From: Alexey Kardashevskiy <aik@ozlabs.ru>
To: Alistair Popple <alistair@popple.id.au>
Cc: linuxppc-dev@lists.ozlabs.org,
Alex Williamson <alex.williamson@redhat.com>,
Benjamin Herrenschmidt <benh@kernel.crashing.org>,
Dan Carpenter <dan.carpenter@oracle.com>,
Daniel Axtens <dja@axtens.net>,
David Gibson <david@gibson.dropbear.id.au>,
Gavin Shan <gwshan@linux.vnet.ibm.com>,
Russell Currey <ruscur@russell.cc>,
kvm@vger.kernel.org, linux-kernel@vger.kernel.org
Subject: Re: [PATCH kernel v4 10/11] powerpc/powernv/npu: Rework TCE Kill handling
Date: Thu, 5 May 2016 14:23:20 +1000 [thread overview]
Message-ID: <c4476ec5-6a7c-2ab4-c656-fe3c51a8ad19@ozlabs.ru> (raw)
In-Reply-To: <4101273.U4ABDoEKOe@new-mexico>
On 05/03/2016 05:37 PM, Alistair Popple wrote:
> On Fri, 29 Apr 2016 18:55:23 Alexey Kardashevskiy wrote:
>> The pnv_ioda_pe struct keeps an array of peers.

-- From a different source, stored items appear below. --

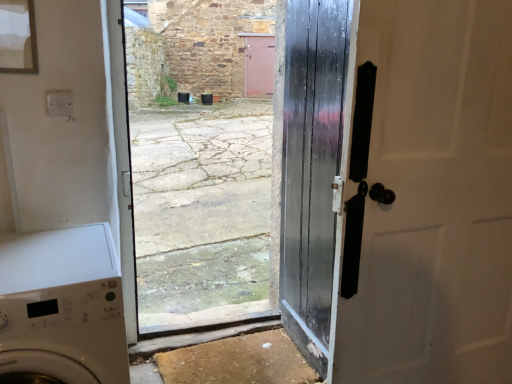 Question: Is matte black door at right, the first door when ordered from right to left, completely or partially inside glossy black door at center, placed as the 2th door when sorted from right to left?

Choices:
 (A) yes
 (B) no

Answer: (B)

Question: Is glossy black door at center, the first door when ordered from left to right, at the left side of matte black door at right, the first door when ordered from right to left?

Choices:
 (A) no
 (B) yes

Answer: (B)

Question: From a real-world perspective, is glossy black door at center, placed as the 2th door when sorted from right to left, over matte black door at right, the first door when ordered from right to left?

Choices:
 (A) no
 (B) yes

Answer: (A)

Question: Is glossy black door at center, the first door when ordered from left to right, with matte black door at right, positioned as the second door in left-to-right order?

Choices:
 (A) no
 (B) yes

Answer: (A)

Question: From a real-world perspective, is glossy black door at center, the first door when ordered from left to right, located beneath matte black door at right, the first door when ordered from right to left?

Choices:
 (A) no
 (B) yes

Answer: (B)

Question: Is point (97, 316) positioned closer to the camera than point (300, 96)?

Choices:
 (A) farther
 (B) closer

Answer: (B)

Question: From a real-world perspective, is white glossy washing machine at lower left above or below glossy black door at center, the first door when ordered from left to right?

Choices:
 (A) above
 (B) below

Answer: (B)

Question: In terms of size, does white glossy washing machine at lower left appear bigger or smaller than glossy black door at center, the first door when ordered from left to right?

Choices:
 (A) big
 (B) small

Answer: (A)

Question: Is white glossy washing machine at lower left in front of or behind glossy black door at center, placed as the 2th door when sorted from right to left, in the image?

Choices:
 (A) behind
 (B) front

Answer: (B)

Question: From the image's perspective, is glossy black door at center, placed as the 2th door when sorted from right to left, located above or below matte black door at right, the first door when ordered from right to left?

Choices:
 (A) above
 (B) below

Answer: (A)

Question: Is point (323, 185) positioned closer to the camera than point (352, 34)?

Choices:
 (A) closer
 (B) farther

Answer: (B)

Question: Is glossy black door at center, the first door when ordered from left to right, to the left or to the right of matte black door at right, positioned as the second door in left-to-right order, in the image?

Choices:
 (A) right
 (B) left

Answer: (B)

Question: Looking at the image, does glossy black door at center, the first door when ordered from left to right, seem bigger or smaller compared to matte black door at right, positioned as the second door in left-to-right order?

Choices:
 (A) big
 (B) small

Answer: (B)

Question: Considering the relative positions of matte black door at right, the first door when ordered from right to left, and glossy black door at center, placed as the 2th door when sorted from right to left, in the image provided, is matte black door at right, the first door when ordered from right to left, to the left or to the right of glossy black door at center, placed as the 2th door when sorted from right to left,?

Choices:
 (A) left
 (B) right

Answer: (B)

Question: From a real-world perspective, is matte black door at right, positioned as the second door in left-to-right order, above or below glossy black door at center, the first door when ordered from left to right?

Choices:
 (A) below
 (B) above

Answer: (B)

At the moment it is only
>> used to link GPU and NPU for 2 purposes:
>>
>> 1. Access NPU quickly when configuring DMA for GPU - this was addressed
>> in the previos patch by removing use of it as DMA setup is not what
>> the kernel would constantly do.
>
> Agreed. It was used here because the peer array was added to deal with (2)
> below ...
>
>> 2. Invalidate TCE cache for NPU when it is invalidated for GPU.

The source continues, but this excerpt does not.